Un segnale importante nei confronti la Cina

di Marco Ziliotti

17 Giugno 2021, 08:55

Quattro anni fa, all’esordio dell’amministrazione Trump, il documento conclusivo del  G7 di Biarritz non conteneva alcuna menzione della Repubblica popolare Cinese; si può invece a ragione affermare che proprio la Cina, convitato di pietra, sia stata la protagonista del recente summit in Cornovaglia. Seppure da posizioni  di partenza differenziate (Biden all’avanguardia quanto ad interventismo, Merkel – e Draghi – più pragmaticamente orientati a gradualità), Usa, Canada, Regno Unito, Germania, Francia, Italia e Unione Europea, insieme agli invitati d’onore (non a caso “vicini di casa” della Cina) India, Corea del Sud e Australia, hanno concordemente convenuto su una strategia di sostanziale contenimento delle politiche espansive cinesi, di cui la Nuova Via della Seta è l’esempio più noto a noi europei. Si tratta di un segnale importante, niente affatto scontato fino a pochi mesi fa, dal duplice contenuto. Anzitutto, si conviene sul fatto che la “questione cinese” rappresenti un problema geopolitico prima ancora che economico, perché coinvolge anche diritti umani, diritti sociali e politiche ambientali. Quindi, risulta insufficiente, ed anzi controproducente, immaginare che i rapporti con la Cina possano essere delegati al «laissez faire» dei mercati.

In secondo luogo, con una vera e propria inversione ad U rispetto alla precedente amministrazione statunitense, risulta abbandonato il metodo di gestione bilaterale dei rapporti internazionali. Perfino la maggiore potenza economica e militare – gli Usa –, quindi a fortiori il nostro Paese, per avere voce in un mondo multipolare, devono muoversi “in gruppo” (anzitutto in ambito Ue).
Ma come agire efficacemente nei confronti della Cina? In ambito economico, una rilevante leva di negoziazione continua a provenire dalla classificazione di “economia non di mercato” che la Wto (Organizzazione mondiale del commercio) riserva al sistema cinese; ciò legittima l’utilizzo di specifiche procedure difensive (dazi o altre penalità) nei confronti delle esportazioni cinesi; ove le condizioni di vendita violino le corrette regole concorrenziali (quali le pratiche di dumping, cioè offerte “sottocosto” finanziate da sussidi).
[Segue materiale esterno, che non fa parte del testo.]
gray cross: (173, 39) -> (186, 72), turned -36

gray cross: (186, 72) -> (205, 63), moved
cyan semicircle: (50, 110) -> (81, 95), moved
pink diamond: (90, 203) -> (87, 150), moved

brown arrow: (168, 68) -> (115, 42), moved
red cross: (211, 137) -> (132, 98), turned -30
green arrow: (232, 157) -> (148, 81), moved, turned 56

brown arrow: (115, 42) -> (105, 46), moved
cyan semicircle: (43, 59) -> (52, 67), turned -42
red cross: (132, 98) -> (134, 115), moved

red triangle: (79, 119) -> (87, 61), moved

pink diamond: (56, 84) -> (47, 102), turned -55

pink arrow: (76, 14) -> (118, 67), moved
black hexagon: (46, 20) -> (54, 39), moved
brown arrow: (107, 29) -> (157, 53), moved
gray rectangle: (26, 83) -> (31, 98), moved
Se ci si chiede se, a tutt’oggi, sia corretto continuare a definire “non di mercato” l’economia cinese, i dati messi a disposizione dalla Cina stessa risultano scarsi e di dubbia trasparenza; e già questo fa propendere per una risposta affermativa: uno dei principali presupposti per il corretto e trasparente funzionamento dei mercati è proprio la libera circolazione delle informazioni.
Comunque, tutti gli studi disponibili (in particolare forniti dall’Ocse), anche i più recenti, concordano che il sistema cinese rimane alle prese con un grave circolo vizioso, che parte dal sistema finanziario. Le banche cinesi troppo spesso, soprattutto nei confronti delle Soe (le ancora numerosissime imprese di proprietà statale), erogano il credito non in base alla loro profittabilità, ma al potere negoziale “politico”. Venendo meno la selezione sulla base della efficienza, l’obiettivo delle imprese diventa la crescita dimensionale fine a se stessa, posto che più si è grandi, maggiore diviene appunto il potere negoziale presso la nomenklatura centrale ed, a maggior ragione, locale.
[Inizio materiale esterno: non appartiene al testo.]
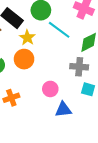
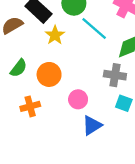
orange circle: (24, 59) -> (49, 74), moved
blue triangle: (63, 110) -> (92, 125), turned -30

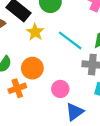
cyan line: (94, 29) -> (70, 40), moved
orange cross: (30, 106) -> (17, 88), moved

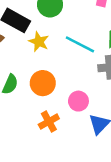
orange cross: (17, 88) -> (49, 122), moved

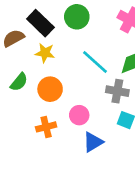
yellow star: (39, 42) -> (45, 53), moved, turned -30

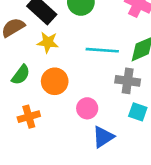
cyan line: (95, 62) -> (102, 50), turned -36
orange cross: (46, 127) -> (29, 117), moved

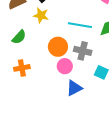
orange circle: (55, 81) -> (58, 47), moved
gray cross: (128, 81) -> (83, 51), moved

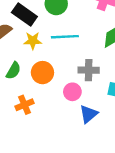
cyan line: (80, 25) -> (65, 37), moved
orange circle: (58, 47) -> (42, 73), moved

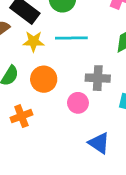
blue triangle: (89, 114) -> (99, 143), moved, turned -48

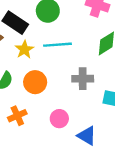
yellow star: (33, 41) -> (24, 49), turned -30
pink circle: (78, 103) -> (59, 119), moved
L’effetto è che molti settori della economia cinese (in particolare quelli ritenuti politicamente strategici, in quanto cruciali fornitori nelle catene del valore internazionale; acciaio, alluminio, semiconduttori, pannelli solari, ecc.) risultano abbondantemente finanziati da veri e propri “sussidi di stato”. Nel suo complesso, il sistema ne risulta artificiosamente gonfiato, con eccessi di capacità produttiva che, anziché essere mitigati da corrette pratiche di contenimento dei costi, vengono scaricati appunto sull’export, con pratiche di dumping.

Le imprese non devono rendere conto delle eventuali perdite agli azionisti né alle banche creditrici; queste ultime, supportate da autorità monetarie tutt’altro che indipendenti, non avvertono nessuna urgenza di svalutare i crediti di difficile realizzo. Il sistema tiene grazie agli elevati tassi di crescita complessiva ma, oltre al persistente rischio di scoppio della bolla, esso genera evidenti effetti distorsivi sul commercio internazionale.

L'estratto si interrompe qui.